Plans have been announced to recruit another 400 physical education teachers to schools in Scotland.
The executive believes children will benefit from specialist help
All pupils will receive at least two hours of PE each week as part of the Scottish Executive's drive to improve fitness levels.
More than 600 "active school co-ordinators" will also be in post by 2007, Education Minister Peter Peacock said.
The announcement is the government response to the PE Review Group report.
Mr Peacock promised to give pupils a wider choice of activities - such as martial arts, aerobics and dancing - as part of their PE lessons.

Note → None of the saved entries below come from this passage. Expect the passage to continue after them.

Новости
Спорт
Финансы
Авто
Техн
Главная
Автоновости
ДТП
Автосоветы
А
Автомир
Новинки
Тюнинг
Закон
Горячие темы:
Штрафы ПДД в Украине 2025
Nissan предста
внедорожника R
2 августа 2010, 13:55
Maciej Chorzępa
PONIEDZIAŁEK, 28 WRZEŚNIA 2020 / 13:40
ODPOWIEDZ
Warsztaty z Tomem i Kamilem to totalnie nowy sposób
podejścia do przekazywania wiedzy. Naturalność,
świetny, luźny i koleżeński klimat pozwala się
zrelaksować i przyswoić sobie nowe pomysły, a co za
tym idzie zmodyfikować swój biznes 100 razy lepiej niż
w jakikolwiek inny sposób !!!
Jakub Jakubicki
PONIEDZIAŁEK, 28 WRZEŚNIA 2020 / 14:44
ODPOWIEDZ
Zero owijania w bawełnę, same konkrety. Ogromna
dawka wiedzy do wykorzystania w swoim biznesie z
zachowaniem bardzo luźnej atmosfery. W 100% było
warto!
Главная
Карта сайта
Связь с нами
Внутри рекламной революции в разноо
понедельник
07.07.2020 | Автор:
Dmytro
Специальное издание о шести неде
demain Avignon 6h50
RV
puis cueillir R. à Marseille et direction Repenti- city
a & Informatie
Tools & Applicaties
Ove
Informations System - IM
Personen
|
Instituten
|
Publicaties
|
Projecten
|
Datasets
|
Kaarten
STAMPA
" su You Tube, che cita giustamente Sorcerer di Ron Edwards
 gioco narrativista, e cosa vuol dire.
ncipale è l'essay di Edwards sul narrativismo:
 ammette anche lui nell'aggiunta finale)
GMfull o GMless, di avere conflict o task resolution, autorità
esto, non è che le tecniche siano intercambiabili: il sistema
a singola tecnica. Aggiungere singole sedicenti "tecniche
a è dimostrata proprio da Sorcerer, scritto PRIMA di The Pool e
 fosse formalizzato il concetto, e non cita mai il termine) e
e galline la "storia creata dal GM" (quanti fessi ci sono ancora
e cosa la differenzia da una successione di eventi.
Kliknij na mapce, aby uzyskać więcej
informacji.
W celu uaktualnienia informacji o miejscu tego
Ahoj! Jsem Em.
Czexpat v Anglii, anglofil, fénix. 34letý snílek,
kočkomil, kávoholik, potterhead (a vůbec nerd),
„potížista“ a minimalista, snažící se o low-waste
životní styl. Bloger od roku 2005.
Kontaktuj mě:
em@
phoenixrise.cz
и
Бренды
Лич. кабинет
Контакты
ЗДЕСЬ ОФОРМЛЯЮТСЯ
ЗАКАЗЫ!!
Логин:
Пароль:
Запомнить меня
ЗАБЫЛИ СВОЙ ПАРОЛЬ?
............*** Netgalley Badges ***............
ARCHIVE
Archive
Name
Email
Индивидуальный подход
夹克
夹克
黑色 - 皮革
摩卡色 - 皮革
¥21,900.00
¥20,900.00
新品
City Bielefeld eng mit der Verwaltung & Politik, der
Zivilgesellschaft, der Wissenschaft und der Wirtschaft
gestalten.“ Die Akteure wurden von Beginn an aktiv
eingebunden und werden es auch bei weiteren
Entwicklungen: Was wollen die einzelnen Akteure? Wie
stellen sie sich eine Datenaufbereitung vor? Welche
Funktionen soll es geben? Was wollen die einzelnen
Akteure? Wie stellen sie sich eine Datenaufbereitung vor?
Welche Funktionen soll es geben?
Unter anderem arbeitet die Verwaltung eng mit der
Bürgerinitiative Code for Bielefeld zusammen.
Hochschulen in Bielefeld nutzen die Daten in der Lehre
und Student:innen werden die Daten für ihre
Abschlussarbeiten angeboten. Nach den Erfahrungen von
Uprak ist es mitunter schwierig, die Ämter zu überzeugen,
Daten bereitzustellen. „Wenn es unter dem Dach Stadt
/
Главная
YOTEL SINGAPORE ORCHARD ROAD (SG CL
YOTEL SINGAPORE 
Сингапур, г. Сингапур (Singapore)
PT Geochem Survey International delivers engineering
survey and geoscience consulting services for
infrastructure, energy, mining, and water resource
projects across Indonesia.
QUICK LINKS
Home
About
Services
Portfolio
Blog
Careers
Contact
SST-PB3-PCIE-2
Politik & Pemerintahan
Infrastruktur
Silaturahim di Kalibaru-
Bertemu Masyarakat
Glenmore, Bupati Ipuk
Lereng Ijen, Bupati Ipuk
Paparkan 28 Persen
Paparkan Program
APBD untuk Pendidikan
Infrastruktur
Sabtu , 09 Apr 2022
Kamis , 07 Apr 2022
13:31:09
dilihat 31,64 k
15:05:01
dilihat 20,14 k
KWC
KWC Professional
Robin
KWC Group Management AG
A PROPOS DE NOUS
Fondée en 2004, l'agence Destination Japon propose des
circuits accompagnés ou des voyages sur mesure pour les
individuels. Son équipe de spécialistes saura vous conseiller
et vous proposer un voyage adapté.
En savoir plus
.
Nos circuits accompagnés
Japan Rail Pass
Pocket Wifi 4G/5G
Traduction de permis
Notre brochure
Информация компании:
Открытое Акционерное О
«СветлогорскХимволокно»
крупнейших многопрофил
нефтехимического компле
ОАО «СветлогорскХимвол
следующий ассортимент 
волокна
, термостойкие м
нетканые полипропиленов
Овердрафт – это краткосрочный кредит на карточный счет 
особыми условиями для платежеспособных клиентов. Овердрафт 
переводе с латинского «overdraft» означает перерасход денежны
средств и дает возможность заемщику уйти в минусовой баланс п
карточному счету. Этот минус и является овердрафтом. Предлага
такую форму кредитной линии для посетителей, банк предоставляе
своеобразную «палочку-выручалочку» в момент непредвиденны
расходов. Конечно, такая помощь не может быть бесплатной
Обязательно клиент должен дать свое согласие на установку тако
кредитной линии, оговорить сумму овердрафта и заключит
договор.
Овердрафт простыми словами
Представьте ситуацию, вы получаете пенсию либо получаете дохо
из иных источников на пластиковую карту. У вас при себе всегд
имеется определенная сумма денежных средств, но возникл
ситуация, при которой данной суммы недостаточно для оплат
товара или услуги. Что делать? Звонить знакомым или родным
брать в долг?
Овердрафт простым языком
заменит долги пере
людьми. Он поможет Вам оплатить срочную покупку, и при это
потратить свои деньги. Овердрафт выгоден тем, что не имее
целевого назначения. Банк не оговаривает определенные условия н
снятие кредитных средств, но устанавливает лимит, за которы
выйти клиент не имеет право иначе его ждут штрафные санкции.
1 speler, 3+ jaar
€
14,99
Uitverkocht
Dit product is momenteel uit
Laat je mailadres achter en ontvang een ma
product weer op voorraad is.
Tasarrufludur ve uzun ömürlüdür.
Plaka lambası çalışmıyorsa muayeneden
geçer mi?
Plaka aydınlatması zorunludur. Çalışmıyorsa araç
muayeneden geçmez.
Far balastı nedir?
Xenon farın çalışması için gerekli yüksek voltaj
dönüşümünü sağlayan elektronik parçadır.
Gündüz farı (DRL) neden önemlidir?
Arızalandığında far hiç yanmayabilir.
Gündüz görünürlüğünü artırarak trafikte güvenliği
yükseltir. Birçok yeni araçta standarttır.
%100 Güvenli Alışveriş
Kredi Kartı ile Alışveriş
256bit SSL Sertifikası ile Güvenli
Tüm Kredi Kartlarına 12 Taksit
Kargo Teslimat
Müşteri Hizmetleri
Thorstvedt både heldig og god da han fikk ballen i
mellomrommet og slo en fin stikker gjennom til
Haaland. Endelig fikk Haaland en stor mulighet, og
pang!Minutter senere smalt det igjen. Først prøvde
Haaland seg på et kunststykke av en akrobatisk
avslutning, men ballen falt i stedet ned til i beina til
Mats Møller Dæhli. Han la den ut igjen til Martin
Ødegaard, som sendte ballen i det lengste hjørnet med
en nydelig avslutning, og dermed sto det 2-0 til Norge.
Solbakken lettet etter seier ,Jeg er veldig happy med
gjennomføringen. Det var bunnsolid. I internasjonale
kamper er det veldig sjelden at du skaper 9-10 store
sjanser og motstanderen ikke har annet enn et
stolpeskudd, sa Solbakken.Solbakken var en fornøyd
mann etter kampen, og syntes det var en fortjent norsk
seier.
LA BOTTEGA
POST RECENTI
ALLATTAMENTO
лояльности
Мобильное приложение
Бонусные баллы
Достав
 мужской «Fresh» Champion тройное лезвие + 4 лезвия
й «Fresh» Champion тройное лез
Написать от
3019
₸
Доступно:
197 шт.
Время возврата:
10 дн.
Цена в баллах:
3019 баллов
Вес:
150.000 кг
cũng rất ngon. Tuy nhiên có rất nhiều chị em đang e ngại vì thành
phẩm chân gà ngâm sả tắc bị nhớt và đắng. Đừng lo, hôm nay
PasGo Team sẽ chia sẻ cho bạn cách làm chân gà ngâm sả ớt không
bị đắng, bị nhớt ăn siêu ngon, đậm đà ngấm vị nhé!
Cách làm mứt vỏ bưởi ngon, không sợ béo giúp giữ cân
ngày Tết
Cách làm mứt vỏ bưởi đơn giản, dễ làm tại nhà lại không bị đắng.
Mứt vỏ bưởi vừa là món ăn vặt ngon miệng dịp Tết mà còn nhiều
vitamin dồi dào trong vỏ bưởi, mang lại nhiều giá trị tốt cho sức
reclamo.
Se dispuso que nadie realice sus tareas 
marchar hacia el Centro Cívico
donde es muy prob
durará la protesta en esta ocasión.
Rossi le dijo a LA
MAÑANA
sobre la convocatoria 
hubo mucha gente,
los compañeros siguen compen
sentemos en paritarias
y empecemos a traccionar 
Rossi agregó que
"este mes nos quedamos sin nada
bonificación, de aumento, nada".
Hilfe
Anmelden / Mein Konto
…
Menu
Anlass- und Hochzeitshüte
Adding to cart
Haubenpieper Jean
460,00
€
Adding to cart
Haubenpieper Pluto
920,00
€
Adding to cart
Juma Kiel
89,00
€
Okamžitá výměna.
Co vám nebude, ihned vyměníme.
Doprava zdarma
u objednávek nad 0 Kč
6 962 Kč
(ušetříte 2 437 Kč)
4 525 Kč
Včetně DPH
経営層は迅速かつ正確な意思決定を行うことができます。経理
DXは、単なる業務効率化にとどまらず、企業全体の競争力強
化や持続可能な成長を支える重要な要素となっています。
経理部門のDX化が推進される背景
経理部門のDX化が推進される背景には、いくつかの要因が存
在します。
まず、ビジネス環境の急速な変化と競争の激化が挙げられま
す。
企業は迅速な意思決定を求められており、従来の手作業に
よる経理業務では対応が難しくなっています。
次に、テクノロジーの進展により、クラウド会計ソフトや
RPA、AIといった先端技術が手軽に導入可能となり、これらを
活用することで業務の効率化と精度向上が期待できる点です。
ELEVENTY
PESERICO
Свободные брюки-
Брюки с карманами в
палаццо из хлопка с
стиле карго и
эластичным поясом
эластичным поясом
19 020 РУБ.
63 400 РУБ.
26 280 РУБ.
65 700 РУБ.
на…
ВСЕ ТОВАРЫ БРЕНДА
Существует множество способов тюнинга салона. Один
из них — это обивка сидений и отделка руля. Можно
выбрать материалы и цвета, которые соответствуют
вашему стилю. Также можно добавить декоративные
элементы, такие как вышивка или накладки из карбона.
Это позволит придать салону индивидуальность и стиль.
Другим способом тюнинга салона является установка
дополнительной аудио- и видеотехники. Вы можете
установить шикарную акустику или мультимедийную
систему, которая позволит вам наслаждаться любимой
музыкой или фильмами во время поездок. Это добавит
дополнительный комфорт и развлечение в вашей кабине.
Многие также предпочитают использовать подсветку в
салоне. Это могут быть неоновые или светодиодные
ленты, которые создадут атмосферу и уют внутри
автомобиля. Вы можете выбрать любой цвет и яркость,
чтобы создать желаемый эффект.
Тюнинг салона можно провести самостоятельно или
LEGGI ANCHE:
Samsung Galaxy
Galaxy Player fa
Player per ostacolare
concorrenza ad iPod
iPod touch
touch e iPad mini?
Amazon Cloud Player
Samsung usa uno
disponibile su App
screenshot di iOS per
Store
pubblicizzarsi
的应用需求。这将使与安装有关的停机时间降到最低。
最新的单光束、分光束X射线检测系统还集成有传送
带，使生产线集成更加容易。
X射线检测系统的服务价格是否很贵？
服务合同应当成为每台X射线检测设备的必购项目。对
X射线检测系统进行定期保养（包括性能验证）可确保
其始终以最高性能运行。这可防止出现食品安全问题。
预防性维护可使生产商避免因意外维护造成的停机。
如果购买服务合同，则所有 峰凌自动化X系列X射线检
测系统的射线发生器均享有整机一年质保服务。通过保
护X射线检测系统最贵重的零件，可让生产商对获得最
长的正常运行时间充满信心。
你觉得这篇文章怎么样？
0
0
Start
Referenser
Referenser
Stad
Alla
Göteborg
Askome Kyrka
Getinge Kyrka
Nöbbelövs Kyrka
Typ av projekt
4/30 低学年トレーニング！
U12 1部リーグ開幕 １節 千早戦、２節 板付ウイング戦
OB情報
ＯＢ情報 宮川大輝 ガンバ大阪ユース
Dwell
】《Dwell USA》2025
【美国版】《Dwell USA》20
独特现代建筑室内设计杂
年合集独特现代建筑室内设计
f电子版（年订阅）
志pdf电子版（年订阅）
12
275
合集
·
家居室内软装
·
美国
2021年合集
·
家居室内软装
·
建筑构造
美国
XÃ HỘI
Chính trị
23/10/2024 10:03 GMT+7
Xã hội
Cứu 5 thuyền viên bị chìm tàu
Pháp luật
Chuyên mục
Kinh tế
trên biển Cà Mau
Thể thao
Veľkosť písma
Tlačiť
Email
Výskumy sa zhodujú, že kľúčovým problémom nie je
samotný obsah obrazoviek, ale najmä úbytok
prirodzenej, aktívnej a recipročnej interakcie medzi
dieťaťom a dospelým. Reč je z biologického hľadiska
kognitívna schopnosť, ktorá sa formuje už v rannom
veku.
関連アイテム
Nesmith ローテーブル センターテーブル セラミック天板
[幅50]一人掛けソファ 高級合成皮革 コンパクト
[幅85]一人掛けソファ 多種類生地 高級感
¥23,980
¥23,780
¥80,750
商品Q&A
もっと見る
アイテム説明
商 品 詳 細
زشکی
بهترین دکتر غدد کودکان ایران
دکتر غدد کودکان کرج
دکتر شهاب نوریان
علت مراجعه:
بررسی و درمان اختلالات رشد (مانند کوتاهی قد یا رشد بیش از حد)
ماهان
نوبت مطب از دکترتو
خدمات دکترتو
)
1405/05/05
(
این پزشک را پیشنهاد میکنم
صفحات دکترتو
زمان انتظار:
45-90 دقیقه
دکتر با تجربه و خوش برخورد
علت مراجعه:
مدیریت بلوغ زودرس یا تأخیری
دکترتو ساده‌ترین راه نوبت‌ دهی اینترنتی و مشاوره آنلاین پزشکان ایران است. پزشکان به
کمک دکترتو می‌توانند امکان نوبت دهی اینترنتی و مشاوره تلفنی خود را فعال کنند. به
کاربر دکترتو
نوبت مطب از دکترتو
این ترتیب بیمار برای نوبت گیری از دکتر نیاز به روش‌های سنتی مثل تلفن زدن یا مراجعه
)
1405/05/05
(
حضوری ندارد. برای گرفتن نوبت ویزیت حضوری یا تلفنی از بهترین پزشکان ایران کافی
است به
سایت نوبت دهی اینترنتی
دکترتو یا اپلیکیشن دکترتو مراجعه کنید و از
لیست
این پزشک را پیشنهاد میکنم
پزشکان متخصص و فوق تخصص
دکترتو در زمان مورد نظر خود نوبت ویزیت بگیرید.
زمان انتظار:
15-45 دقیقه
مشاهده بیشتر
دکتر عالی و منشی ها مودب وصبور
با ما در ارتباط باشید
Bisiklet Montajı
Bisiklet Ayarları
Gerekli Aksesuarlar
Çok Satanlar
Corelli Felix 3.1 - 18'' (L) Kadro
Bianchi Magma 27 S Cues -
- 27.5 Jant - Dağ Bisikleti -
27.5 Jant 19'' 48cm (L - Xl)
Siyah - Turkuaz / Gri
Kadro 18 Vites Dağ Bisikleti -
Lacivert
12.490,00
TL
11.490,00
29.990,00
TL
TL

He said: "I want more and more young people to have the opportunity to be engaged by sport, to have greater choice in the activities they pursue and to be inspired by their PE teachers - just as I was.
"We all know the benefits that flow from a healthy lifestyle and school has a major part to play in ensuring every young person is more active."
The minister admitted: "I know that revamping PE alone cannot make Scots more active.
"But it can make activity more attractive and, coupled with existing initiatives, ensure future generations have solid foundations for lifelong engagement in sports and a healthier life."
The Scottish Executive has billed the change as "the biggest boost to school physical education for generations".
Alastair Dempster, chairman of sportscotland, said the announcement was a "fantastic news for sport and physical activity".
"Sportscotland has been battling for two hours of high quality PE in schools for several years and it is one of the key targets in Sport 21, Scotland's national strategy for sport," he continued.
By the age of 16, two-thirds of girls and a third of boys are not taking the minimum level of activity recommended for good health - a cumulative one hour
every day for most days of the week.
Coach potatoes are being shown the red card
The keep fit drive, published during a visit by Mr Peacock to Lasswade High
School, follows a major review of PE by a group chaired by North Lanarkshire
Council education director Michael O'Neill.
The group was set up in 2002, following a previous task force report in June
that year which recommended that all pupils should receive a minimum of two
hours quality physical education classes a week.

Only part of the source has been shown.